Suffix Tree

I. OVERVIEW

A "trie" is a tree-like data structure whose nodes store the letters of an alphabet. A Suffix Tree is simply a compressed trie for all suffixes of a given text, and is extremely useful in searching for patterns. It is a space-efficient data structure to store strings that allows many kinds of queries to be answered quickly.

This repository includes a Javascript implementation/demo of a Generalized Suffix Tree. The demo can also be found at: https://projects.aziztitu.com/sau/ai/suffix-tree-demo/

II. HOW DOES IT WORK?

A Suffix Tree works by storing all the suffixes of the word(s) in a tree like structure.

For example, the suffixes of the word "Banana" are:

Banana
anana
nana
ana
na
a

Now, the suffixes with common prefixes can be combined:

"anana" and "ana"
"nana" and "na"
"anana" and "a"

After combining the suffixes, they look something like this:

Before Combining (A Regular Tree):	After Combining (A Standard Trie):

The next and final step is to reduce the number of unnecessary edges by compressing the nodes. This is done by joining chains of single nodes together, and representing them as one node.

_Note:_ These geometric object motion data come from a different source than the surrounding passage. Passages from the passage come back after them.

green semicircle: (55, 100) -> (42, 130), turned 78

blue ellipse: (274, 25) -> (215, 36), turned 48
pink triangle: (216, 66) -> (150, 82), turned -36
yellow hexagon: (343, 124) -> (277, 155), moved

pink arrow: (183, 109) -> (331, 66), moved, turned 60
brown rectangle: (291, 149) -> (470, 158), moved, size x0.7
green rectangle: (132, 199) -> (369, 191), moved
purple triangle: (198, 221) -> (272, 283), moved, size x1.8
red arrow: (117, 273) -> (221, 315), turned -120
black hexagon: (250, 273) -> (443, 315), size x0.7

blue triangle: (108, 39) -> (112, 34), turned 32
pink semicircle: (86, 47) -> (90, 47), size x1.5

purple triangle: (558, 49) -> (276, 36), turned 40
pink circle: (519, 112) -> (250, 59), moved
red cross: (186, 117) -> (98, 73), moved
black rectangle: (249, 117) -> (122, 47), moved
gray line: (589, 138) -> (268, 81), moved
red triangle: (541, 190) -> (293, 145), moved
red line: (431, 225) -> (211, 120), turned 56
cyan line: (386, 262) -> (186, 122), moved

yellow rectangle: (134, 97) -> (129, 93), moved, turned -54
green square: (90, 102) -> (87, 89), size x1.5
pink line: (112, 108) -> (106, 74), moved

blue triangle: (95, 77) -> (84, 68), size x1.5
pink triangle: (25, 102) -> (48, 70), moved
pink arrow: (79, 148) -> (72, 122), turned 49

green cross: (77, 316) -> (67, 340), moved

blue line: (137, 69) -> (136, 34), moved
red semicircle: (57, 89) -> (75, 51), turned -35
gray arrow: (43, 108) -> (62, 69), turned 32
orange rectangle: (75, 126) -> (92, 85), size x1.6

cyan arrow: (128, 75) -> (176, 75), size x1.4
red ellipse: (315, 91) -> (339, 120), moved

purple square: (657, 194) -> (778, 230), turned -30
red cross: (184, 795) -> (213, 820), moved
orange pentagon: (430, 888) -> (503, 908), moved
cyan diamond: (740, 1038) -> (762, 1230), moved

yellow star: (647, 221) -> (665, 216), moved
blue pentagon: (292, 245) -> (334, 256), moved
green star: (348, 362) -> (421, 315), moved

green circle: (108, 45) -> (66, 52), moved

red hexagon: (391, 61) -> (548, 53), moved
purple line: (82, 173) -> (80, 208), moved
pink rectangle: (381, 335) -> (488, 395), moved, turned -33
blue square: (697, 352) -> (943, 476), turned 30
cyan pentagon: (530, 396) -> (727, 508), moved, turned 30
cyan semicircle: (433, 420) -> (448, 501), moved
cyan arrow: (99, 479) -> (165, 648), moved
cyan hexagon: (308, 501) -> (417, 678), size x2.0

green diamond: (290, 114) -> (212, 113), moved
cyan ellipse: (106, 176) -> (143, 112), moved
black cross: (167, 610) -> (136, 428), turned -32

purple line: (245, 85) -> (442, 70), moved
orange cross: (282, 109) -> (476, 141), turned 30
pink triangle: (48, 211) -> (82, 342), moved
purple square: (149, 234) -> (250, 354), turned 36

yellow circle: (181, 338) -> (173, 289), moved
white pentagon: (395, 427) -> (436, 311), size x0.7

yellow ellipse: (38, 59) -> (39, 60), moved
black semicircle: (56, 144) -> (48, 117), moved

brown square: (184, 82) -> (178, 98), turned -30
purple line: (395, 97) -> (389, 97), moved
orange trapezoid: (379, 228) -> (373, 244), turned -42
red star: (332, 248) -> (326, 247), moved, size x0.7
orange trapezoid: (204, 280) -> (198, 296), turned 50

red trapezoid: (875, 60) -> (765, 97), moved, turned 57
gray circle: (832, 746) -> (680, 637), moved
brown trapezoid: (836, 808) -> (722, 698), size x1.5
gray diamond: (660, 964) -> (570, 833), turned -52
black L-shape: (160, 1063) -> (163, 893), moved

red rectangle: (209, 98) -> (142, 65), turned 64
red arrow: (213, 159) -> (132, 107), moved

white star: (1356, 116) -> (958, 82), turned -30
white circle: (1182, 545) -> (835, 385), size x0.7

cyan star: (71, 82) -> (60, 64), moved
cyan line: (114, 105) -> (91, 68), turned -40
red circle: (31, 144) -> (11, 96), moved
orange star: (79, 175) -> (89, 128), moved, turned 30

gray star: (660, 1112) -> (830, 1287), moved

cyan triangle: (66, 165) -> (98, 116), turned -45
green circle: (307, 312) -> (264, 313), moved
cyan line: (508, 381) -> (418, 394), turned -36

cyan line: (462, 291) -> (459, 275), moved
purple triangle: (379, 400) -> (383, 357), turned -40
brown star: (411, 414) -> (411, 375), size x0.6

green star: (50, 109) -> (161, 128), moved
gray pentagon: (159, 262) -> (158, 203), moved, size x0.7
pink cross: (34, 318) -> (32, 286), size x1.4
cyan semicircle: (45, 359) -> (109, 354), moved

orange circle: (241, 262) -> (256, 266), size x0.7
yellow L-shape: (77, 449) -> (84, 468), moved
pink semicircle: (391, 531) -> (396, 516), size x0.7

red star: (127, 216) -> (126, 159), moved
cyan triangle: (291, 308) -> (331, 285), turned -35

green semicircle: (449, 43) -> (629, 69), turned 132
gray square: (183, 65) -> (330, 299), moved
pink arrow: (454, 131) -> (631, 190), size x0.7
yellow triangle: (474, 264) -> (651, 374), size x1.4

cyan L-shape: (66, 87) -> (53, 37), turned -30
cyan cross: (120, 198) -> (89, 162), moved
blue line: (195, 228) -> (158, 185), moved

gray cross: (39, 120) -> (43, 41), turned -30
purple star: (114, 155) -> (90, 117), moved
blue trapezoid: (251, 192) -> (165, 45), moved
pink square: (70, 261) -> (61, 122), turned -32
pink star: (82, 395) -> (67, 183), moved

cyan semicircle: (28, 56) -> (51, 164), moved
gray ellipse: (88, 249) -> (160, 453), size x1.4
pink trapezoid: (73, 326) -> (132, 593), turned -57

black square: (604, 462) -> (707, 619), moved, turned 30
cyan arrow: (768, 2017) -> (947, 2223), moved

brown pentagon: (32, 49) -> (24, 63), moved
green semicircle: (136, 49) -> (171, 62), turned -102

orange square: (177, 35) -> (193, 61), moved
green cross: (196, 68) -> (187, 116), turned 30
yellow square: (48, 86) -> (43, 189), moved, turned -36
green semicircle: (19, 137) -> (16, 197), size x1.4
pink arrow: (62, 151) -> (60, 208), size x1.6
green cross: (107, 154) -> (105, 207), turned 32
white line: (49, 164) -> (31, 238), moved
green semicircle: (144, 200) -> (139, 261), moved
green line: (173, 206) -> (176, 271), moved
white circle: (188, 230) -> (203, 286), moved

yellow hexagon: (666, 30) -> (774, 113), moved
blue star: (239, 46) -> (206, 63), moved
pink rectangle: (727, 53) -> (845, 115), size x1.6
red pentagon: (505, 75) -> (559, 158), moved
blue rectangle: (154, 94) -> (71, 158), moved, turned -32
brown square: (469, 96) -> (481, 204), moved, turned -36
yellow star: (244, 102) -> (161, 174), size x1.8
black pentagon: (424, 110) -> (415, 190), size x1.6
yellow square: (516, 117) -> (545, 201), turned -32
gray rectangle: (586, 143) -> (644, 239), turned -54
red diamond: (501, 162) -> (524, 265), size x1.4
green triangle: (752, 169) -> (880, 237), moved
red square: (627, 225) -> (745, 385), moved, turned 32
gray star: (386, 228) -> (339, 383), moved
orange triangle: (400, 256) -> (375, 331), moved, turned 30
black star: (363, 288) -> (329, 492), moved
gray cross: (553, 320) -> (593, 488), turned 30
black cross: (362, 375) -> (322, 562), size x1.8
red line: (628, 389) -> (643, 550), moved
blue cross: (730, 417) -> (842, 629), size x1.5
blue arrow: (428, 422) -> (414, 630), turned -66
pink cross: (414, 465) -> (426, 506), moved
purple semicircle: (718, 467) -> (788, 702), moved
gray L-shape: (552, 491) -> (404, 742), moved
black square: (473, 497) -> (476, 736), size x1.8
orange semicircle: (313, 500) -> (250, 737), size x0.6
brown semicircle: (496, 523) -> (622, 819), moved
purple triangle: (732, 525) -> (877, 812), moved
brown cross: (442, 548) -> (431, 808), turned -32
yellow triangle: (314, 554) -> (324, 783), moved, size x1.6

It looks something like this:

After Compressing (A Suffix Tree):

Constructing the Suffix Tree in code can get very complex, and a naive implementation for generating a suffix tree would have O(n²) or even O(n³) time complexity.

But using Ukkonen's algorithm, the entire suffix tree can be built on-line (on-the-fly) in O(n) time complexity where n is the length of the text to be preprocessed.

Pattern Searching:

Now that the suffix tree is built by preprocessing the text, we can search for any pattern in O(m) time complexity where m is the length of the pattern.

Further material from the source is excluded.